How is it possible to interpret the imperative Tzedek, tzedek tirdof--"Justice, justice you shall pursue" (Deuteronomy 16:20), which we encounter this week in Parashat Shofetim?
Would it not have been sufficient to say the word "justice" just once?
We would like to share four insights on "Justice, justice...." The very reiteration of the word unlocks opportunities for us to expand the application of justice in our time and in our lives.
When Moses called for "Justice, justice...," he did so deliberately. Sometimes when a word is said only once, the import of that word might be disregarded or overlooked. When "justice" is repeated again, however, there can be no mistake: We must be moved to chase after it. Our pursuit cannot cease until we acquire justice. Then we are obligated to muster all of our power to introduce it into the midst of our community.

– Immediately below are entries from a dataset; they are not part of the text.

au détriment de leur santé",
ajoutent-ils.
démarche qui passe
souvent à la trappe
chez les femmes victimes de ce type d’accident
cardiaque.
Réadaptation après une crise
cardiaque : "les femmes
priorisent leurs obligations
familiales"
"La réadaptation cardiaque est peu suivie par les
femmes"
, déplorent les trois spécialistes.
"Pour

When Moses exclaimed "Justice, Justice...," the occasion arose for the individual to be addressed separately from the entire people. The first time Moses cried "Justice," the word was directed at the heart of each individual human being. The second time, it was aimed at the whole community. Each woman and man was being urged to pool her or his sense of justice and thereby help create a society that practiced just behavior.

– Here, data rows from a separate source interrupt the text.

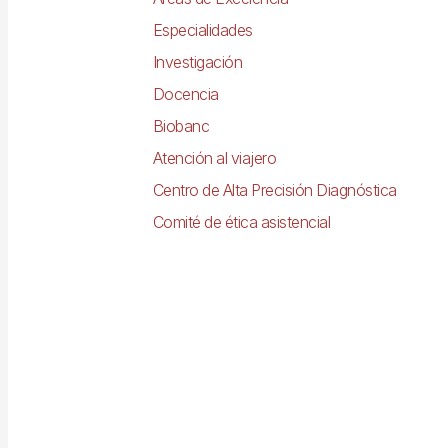
Especialidades
Investigación
Docencia
Biobanc
Atención al viajero
Centro de Alta Precisión Diagnóstica
Comité de ética asistencial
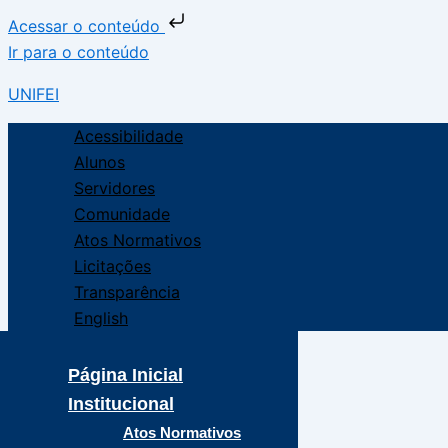
Acessar o conteúdo
Ir para o conteúdo
UNIFEI
Acessibilidade
Alunos
Servidores
Comunidade
Atos Normativos
Licitações
Transparência
English
Página Inicial
Institucional
Atos Normativos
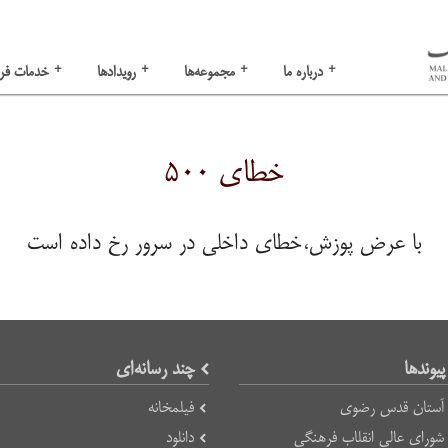
+
+
+
+
درباره ما
مجموعه‌ها
رویدادها
خدمات فر
خطای ۵۰۰
با عرض پوزش،خطای داخلی در سرور رخ داده است
پیوند‌ها
چند رسانه‌ای
آستان قدس رضوی
فیلمخانه
شورای عالی انقلاب فرهنگی
دانلود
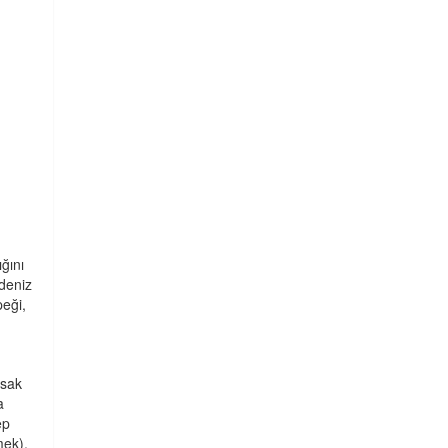
ğını
deniz
peği,
rsak
a
ep
mek),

When Moses cried out "Justice, Justice...," the principle that justice could never be one-sided was evoked. Equity, fairness, and impartiality were revealed and applied to all matters.
When Moses taught us "Justice, Justice...," the instruction compelled us to go and study what "justice" means. Knowing what was just, however, was only the initial step. Our understanding of the term could not be a philosophical exercise with no positive action. When "justice" was repeated a second time, it became our summons to pursue justice so "that you may thrive and occupy the land...." (Deuteronomy 16:20)
In addition, the powerful verb "shall pursue" emphasizes and accents the nature of the divine demand. God's address to us, through Moses, is to a community of people in an imperfect state of being. "Justice" is not a concept that can be bestowed upon us, nor is it an ethereal notion. Rather, it is a dynamic possibility that we must seek each day and in each circumstance. Without justice, genuine empathy in the form of mercy could not evolve.
Insights flow from this verse and lead us farther on the journey for justice tempered by compassion. In studying this text, each of us is capable of using his or her own insights derived from this verse and adding his or her own commentary. Moses' distinctive message calls to us now. And God waits for us to respond.